【天皇賞・秋】イクイノックス条件は一気に好転

公開日:2023年10月25日 14:00 更新日:2023年10月25日 14:00

前2走は完勝に見えても完調ではなかった

 イクイノックスは昨秋の天皇賞・秋①着→有馬記念①着で年度代表馬の座を射止めた。

 その勢いは今年に入っても止まらない。3月のドバイシーマクラシック①着→6月の宝塚記念①着とさらにタイトルを積み上げた。

 目下、GⅠ4連勝中。下半期の始動戦は連覇を狙うこの天皇賞・秋。ここを勝って次はジャパンCへ――。連勝なら、2年連続での年度代表馬、さらに歴代獲得賞金1位の座も視野に入ってくる。

 今年の2戦はレースこそ完勝だったが、それまでの道のりは決して平坦ではなかった。

 まずドバイ遠征。美浦にある国際検疫の馬房に入ってから一気に体調を崩してしまう。

 馬房のつくりもあって孤独感から馬が寂しくなり、メンタル面がやられた。食欲が落ちて、負荷をかけるトレーニングができずにいた。さらに長距離輸送で、ドバイに着いた時点で馬体重は480キロ台前半。有馬記念から10キロほど落ちていた。

 ドバイでは馬房環境が改善されたことで食欲は徐々に回復。底を打った状態から何とか上昇傾向でレースに臨んだ。決して完調とは言えない、そんな状況だった。

 だが、結果は逃げて、後続に影を踏ませず、コースレコードで3馬身半差の圧勝。この走りで国際レーティングは129ポンドで世界1位の高評価を受けた。

 その後、世界各国の主要競走が行われ、先日の凱旋門賞を6戦無敗で制したエースインパクトですら128ポンド。この半年間、歴戦の猛者に抜かれることなく、トップを維持し続けている。

 ちなみに、ドバイで②着に負かした英国馬ウエストオーバーは凱旋門賞でも1馬身4分の3差で②着に好走した。

アウェーからホームへ

 続く宝塚記念も、簡単な勝利ではなかった。

 美浦の坂路閉鎖もあったが、木村厩舎は開業以来、阪神開催で思うような結果を残せずにいた。そこで昨年あたりから栗東滞在で臨むパターンを選択していた。

 ドバイから中12週。日本への輸送、着地検疫、放牧、立ち上げ、美浦入厩、そして栗東へ移動しての調整。オーバーホールの時間が圧倒的に足りず、バランスの修正に苦心した。さらに相次ぐ環境の変化に伴い、馬体は減り、背中やトモの筋肉は物足りなく、歩様の乱れもあった。

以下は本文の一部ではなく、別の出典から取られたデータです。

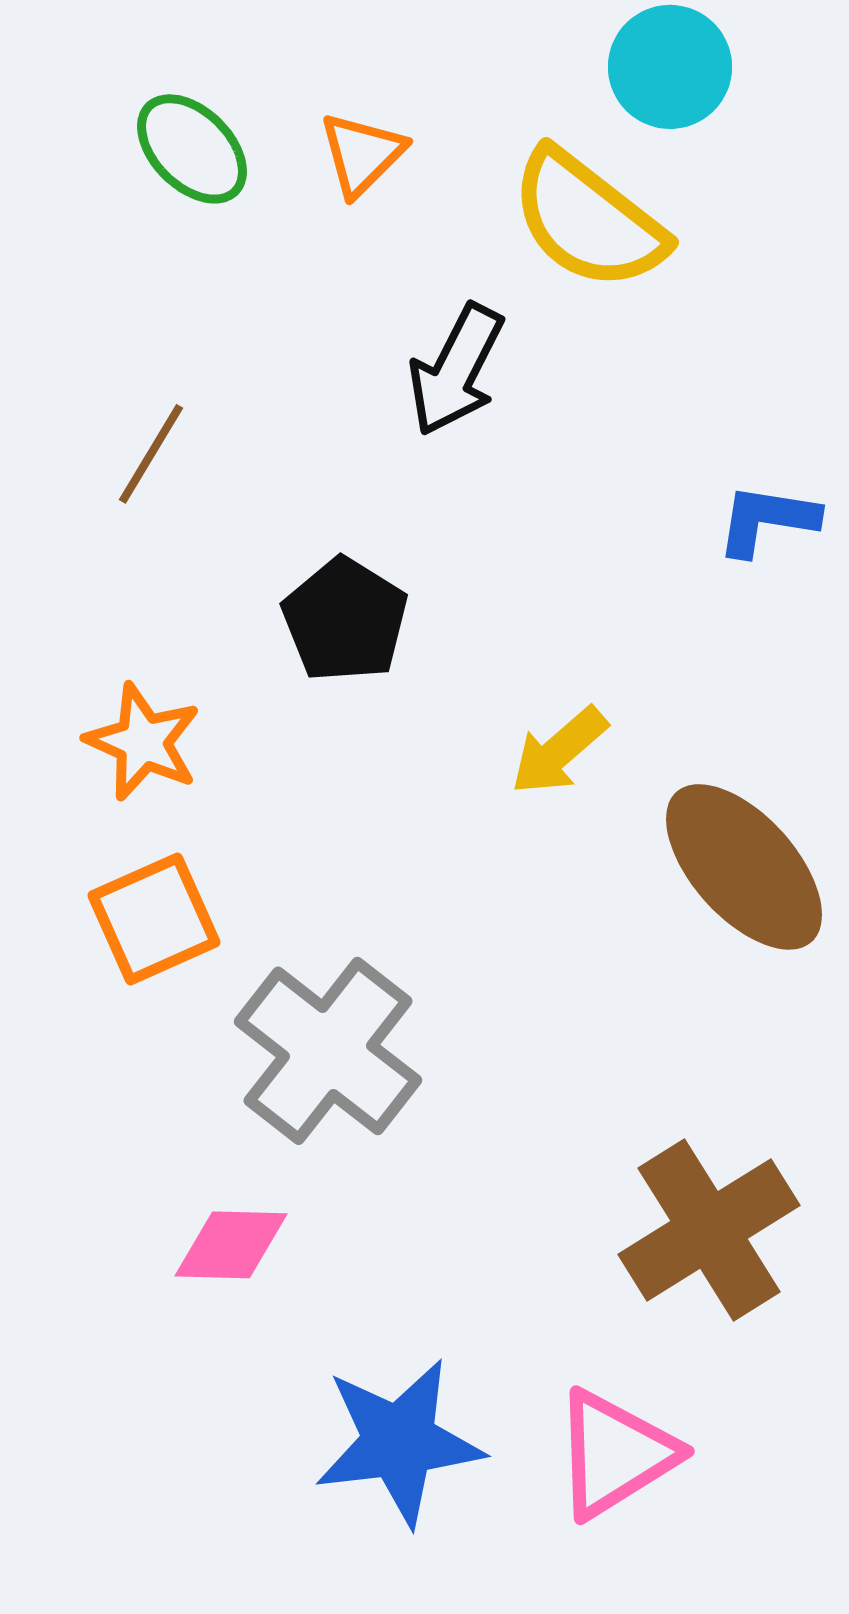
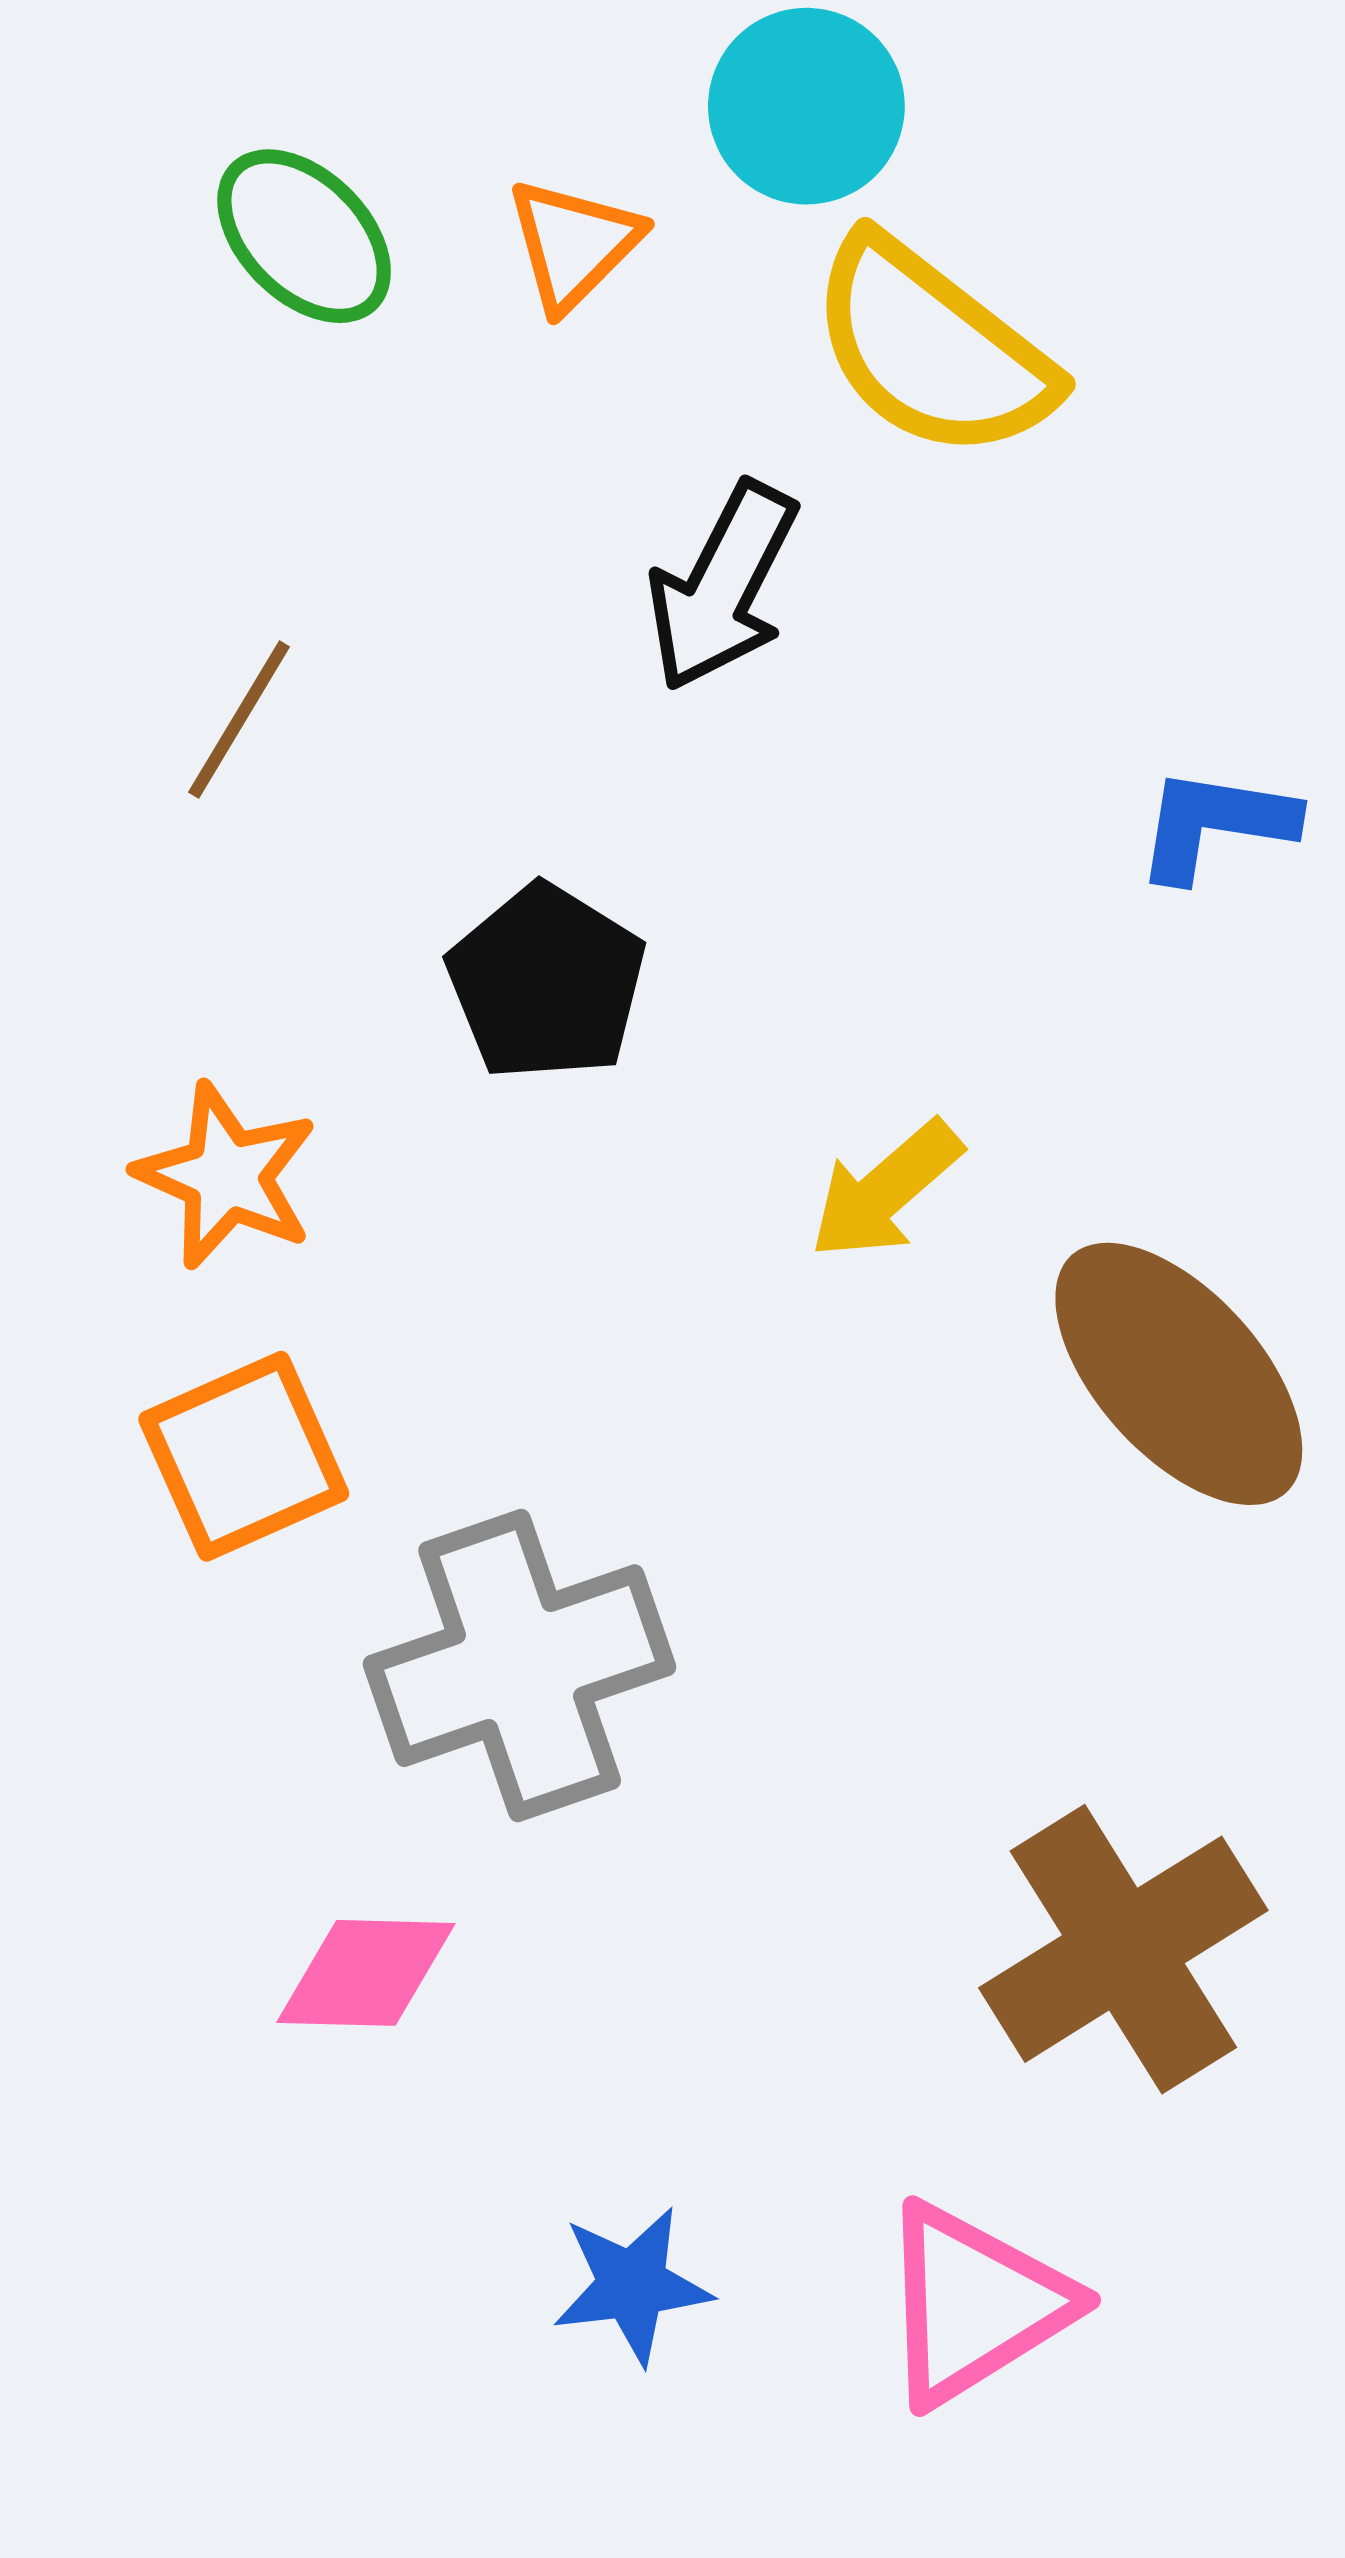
cyan circle: (670, 67) -> (806, 106), moved
gray cross: (328, 1051) -> (520, 1666), turned 33
blue star: (399, 1442) -> (632, 2285), size x0.6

 そんな過程でも勝つのが希代の名馬たるゆえんか。行きっぷりのいい普段とは違い、行き脚がつかず、ポジションも取れなかった。勝負どころからの反応も悪い。それでも終わってみれば、肩ムチだけ。右手前のまま4角から直線で前にいた十数頭をかわして先頭に立ってしまうほどの能力差を見せつけている。

「決していい状態ではないのに勝ってしまう。でも、宝塚記念はゴールしたらすぐに止まってしまいました。有馬記念やドバイではなかなか止まらず、向正面まで走っていた馬ですからね。難しい状況や問題でも、簡単に解けてしまう。本当に天才肌なんでしょう」と木村師は分析する。

 前2戦はアウェーでの勝利だったが、今度は久々の地元開催。勝手知ったる美浦で調整して、3戦2勝②着1回の“ホーム”東京だ。そう、条件は一気に好転する。